Here's another testable area in which I am almost certainly wrong, but I think a real investigation is possible:
Bracewell Probes. We can posit a reasonable concept of operations for a Bracewell Probe, try to figure out what the observables might be, and then go looking for them. I offer the hope that there are already astronomical data out there that may contain confirming evidence. This needs more development, but I think that conducting the search would be highly instructive.
I agree.
The problem with searching for advanced probes that I see are:
1. they might be small. Like really, really small. In 100-1000 years we might be making such probes the size of baseball or golf balls.
2. they might not want to be found.
3. we might not recognize them as technology at all.
4. if they don't communicate via radio waves, we might miss them.

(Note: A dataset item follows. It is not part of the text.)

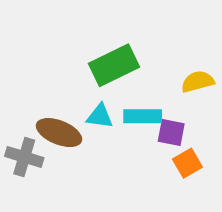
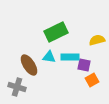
brown ellipse: (59, 133) -> (29, 65), turned 35
gray cross: (24, 157) -> (17, 87), moved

Personally I'd look for odd orbitals, and certainly things that shift orbits. High albido, but again they'd have to want to be found.

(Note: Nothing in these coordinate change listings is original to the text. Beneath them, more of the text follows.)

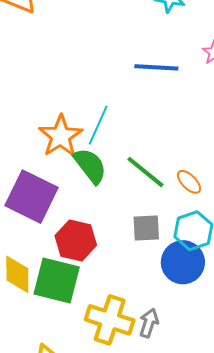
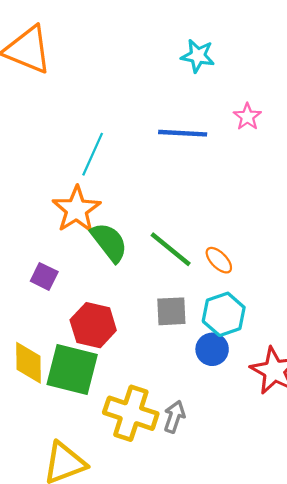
cyan line: (98, 125) -> (93, 154), moved
purple square: (32, 197) -> (44, 276), size x0.5
blue circle: (183, 262) -> (212, 349), size x0.7

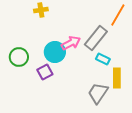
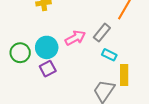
gray rectangle: (96, 38) -> (102, 33), size x0.7
cyan circle: (55, 52) -> (47, 47), moved

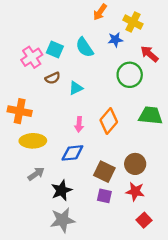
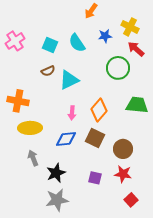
yellow cross: (133, 22) -> (130, 27), moved
pink cross: (32, 57) -> (15, 41), moved
cyan triangle: (76, 88) -> (69, 80), size x1.5
brown square: (104, 172) -> (95, 138), moved
gray arrow: (36, 174) -> (33, 158), turned -77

Higher thermal output that can be accounted for via blackbody radiation is another one. Like it or lump it, but RTGs are damn efficient, easy to build, and simple -- meaning they could conceivably last thousands of years (Am for example could last 1000 years), with the added plus of keeping your probe from freezing.

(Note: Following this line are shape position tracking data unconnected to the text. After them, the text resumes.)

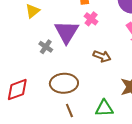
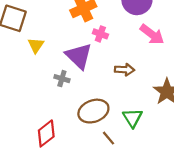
green triangle: (104, 108) -> (132, 118), moved, turned -42

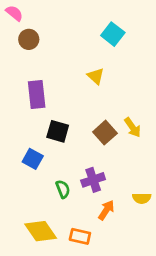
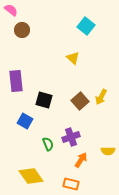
purple rectangle: (37, 95) -> (16, 81), moved
yellow arrow: (133, 127) -> (101, 97), turned 63
orange rectangle: (80, 236) -> (71, 184), moved

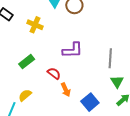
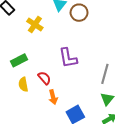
purple L-shape: (72, 50) -> (68, 58), turned 70
yellow semicircle: (25, 95) -> (23, 84), moved, turned -72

If I were to send such a thing to a solar system that might contain life, I'd send a few thousand in a carrier probe, and then shotgun them upon insertion to the system. They could communicate short-range with the carrier, which then could tight-beam laser back home.
Thousands would make the odds of success high, and you wouldn't sweat losing 99% of them.
If they were small you could use ion propulsion or something to let them scatter about the target system seeking life or whatever else you were looking for.